(Records shown Opens)
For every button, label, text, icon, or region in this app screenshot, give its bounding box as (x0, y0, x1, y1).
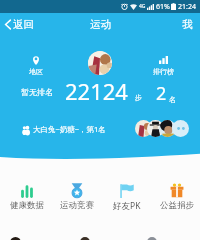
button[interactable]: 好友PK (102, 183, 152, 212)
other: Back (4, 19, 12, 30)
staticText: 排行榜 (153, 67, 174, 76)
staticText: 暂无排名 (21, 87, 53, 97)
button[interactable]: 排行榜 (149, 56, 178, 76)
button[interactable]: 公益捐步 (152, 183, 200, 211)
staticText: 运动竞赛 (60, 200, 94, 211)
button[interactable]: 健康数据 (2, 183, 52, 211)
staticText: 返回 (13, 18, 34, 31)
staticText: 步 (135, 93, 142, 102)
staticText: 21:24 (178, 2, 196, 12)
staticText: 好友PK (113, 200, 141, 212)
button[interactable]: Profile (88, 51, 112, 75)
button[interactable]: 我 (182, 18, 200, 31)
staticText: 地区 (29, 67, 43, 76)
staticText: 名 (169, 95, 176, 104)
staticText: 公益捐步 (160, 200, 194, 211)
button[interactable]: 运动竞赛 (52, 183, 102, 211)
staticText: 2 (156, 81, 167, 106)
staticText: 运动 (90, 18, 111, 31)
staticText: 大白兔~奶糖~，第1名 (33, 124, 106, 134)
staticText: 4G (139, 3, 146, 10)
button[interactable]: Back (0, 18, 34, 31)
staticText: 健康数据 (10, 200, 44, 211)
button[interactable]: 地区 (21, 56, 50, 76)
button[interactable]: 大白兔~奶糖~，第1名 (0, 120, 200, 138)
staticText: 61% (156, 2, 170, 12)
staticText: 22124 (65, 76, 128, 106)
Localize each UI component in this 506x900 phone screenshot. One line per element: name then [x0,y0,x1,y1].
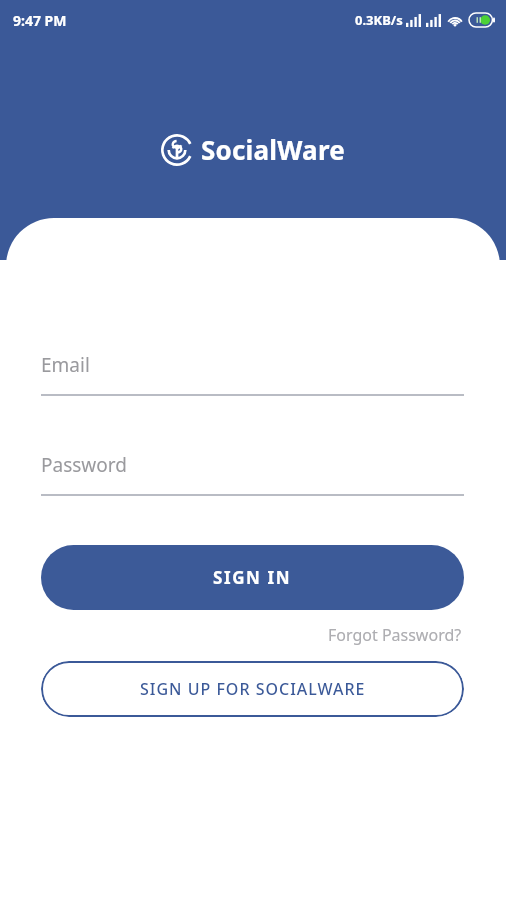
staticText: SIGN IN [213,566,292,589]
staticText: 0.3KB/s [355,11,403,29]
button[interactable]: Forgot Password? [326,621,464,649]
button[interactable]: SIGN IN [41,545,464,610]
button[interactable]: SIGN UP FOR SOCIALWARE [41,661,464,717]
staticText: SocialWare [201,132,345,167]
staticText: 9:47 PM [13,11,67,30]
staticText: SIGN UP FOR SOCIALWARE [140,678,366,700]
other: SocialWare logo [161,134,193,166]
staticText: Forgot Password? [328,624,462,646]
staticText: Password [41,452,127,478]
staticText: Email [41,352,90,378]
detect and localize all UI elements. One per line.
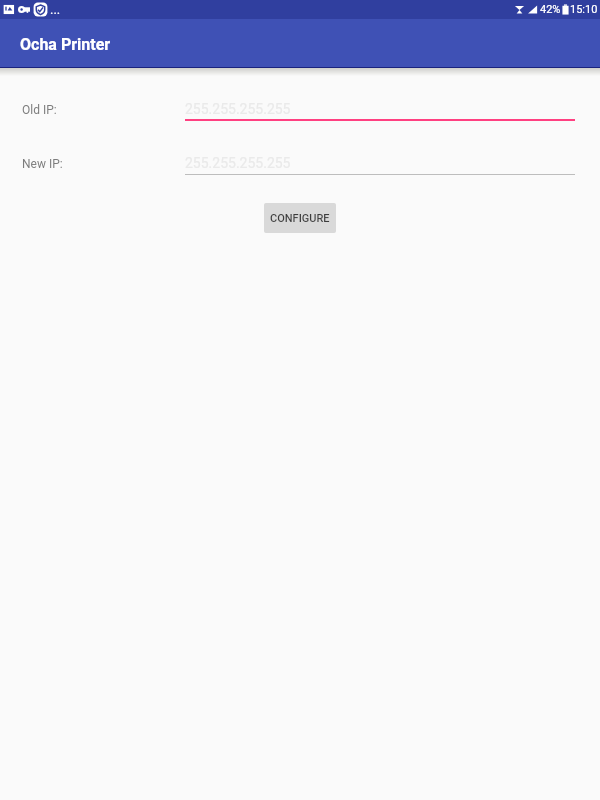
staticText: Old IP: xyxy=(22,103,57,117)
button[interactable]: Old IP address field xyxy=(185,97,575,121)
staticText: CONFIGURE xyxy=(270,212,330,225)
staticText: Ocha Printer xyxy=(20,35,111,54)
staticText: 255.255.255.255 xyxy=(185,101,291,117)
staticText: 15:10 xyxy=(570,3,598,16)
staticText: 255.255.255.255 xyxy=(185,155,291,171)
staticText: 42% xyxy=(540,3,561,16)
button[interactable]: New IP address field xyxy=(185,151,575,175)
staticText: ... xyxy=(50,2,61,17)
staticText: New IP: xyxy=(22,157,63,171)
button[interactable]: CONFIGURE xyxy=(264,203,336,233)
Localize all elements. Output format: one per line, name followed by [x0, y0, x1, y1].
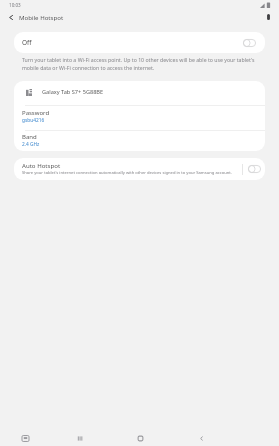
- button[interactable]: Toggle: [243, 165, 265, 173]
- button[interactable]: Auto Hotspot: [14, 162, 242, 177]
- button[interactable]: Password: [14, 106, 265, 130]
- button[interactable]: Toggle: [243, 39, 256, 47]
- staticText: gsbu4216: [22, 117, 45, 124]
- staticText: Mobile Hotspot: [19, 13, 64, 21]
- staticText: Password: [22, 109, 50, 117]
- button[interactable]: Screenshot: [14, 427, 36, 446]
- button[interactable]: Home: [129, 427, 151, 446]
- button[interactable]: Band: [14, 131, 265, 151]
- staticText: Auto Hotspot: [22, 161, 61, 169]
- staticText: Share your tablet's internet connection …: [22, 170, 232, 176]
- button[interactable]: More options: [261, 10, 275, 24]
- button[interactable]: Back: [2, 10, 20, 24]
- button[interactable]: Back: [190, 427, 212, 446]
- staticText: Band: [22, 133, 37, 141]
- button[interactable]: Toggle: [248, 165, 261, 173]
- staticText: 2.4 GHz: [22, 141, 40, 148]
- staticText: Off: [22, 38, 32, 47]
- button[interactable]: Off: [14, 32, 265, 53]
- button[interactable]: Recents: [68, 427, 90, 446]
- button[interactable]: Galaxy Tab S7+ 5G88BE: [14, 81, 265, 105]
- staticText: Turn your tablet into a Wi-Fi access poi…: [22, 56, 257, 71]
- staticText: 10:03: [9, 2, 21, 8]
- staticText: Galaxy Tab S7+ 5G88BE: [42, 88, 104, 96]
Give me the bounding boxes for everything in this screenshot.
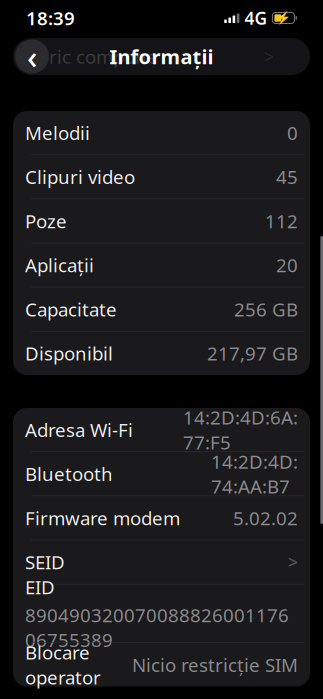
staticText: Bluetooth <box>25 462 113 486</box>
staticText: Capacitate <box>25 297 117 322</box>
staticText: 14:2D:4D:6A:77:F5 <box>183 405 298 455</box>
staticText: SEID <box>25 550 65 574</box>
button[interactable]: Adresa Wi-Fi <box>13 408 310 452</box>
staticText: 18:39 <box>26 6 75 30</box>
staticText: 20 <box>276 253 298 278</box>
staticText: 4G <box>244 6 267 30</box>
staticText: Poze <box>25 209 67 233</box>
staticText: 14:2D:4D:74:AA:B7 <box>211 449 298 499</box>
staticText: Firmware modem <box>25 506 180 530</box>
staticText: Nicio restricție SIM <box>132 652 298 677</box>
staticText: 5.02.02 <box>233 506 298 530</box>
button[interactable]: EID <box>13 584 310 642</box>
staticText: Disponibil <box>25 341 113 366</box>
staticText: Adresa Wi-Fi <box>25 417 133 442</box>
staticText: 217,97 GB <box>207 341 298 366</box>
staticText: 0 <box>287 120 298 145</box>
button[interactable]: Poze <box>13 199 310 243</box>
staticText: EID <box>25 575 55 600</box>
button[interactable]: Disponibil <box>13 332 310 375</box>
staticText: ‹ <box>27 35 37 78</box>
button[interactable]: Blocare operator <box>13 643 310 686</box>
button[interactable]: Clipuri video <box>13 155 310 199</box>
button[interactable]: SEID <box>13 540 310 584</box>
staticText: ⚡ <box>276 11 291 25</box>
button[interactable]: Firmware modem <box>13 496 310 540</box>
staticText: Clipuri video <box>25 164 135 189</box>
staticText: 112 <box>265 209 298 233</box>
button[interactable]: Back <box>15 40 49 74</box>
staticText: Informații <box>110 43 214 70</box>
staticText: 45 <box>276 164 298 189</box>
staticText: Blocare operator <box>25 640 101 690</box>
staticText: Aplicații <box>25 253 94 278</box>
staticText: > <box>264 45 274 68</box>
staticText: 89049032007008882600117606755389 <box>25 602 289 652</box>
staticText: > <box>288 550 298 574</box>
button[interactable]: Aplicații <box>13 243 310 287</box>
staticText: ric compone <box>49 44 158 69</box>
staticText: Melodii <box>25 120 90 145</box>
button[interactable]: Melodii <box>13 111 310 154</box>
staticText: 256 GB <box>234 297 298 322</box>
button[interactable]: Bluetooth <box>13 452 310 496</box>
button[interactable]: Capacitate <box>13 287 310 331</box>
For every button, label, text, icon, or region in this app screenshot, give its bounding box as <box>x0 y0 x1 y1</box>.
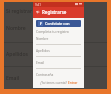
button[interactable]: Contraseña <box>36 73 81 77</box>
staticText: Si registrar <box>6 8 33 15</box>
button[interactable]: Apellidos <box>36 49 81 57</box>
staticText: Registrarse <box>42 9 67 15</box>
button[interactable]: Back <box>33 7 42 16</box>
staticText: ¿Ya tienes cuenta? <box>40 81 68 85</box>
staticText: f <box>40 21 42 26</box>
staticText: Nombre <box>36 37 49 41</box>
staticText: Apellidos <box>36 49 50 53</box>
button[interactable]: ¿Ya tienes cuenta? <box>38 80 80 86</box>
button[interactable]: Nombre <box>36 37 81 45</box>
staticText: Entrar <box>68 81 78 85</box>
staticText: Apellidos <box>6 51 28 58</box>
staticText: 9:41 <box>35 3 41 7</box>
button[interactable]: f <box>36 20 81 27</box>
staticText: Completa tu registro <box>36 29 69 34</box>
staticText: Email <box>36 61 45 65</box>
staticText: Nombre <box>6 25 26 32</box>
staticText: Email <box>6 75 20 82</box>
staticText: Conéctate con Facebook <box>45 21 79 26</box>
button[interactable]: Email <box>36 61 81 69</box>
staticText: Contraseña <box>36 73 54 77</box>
(Records shown Closes)
# [Assigned task]
Transcribe exactly the lines running from the line with "y0 x1 y1</box>." to the last line of the entries. Pictures stay out of the copy.

# [Solution]
For every button, label, text, icon, or region in this app screenshot, give its bounding box as <box>x0 y0 x1 y1</box>.
button[interactable]: Contraseña <box>36 73 81 77</box>
staticText: Si registrar <box>6 8 33 15</box>
button[interactable]: Apellidos <box>36 49 81 57</box>
staticText: Registrarse <box>42 9 67 15</box>
button[interactable]: Back <box>33 7 42 16</box>
staticText: ¿Ya tienes cuenta? <box>40 81 68 85</box>
staticText: f <box>40 21 42 26</box>
staticText: Nombre <box>36 37 49 41</box>
staticText: Apellidos <box>36 49 50 53</box>
button[interactable]: ¿Ya tienes cuenta? <box>38 80 80 86</box>
button[interactable]: Nombre <box>36 37 81 45</box>
staticText: Entrar <box>68 81 78 85</box>
staticText: Apellidos <box>6 51 28 58</box>
staticText: 9:41 <box>35 3 41 7</box>
button[interactable]: f <box>36 20 81 27</box>
staticText: Completa tu registro <box>36 29 69 34</box>
staticText: Email <box>36 61 45 65</box>
staticText: Nombre <box>6 25 26 32</box>
staticText: Email <box>6 75 20 82</box>
staticText: Conéctate con Facebook <box>45 21 79 26</box>
button[interactable]: Email <box>36 61 81 69</box>
staticText: Contraseña <box>36 73 54 77</box>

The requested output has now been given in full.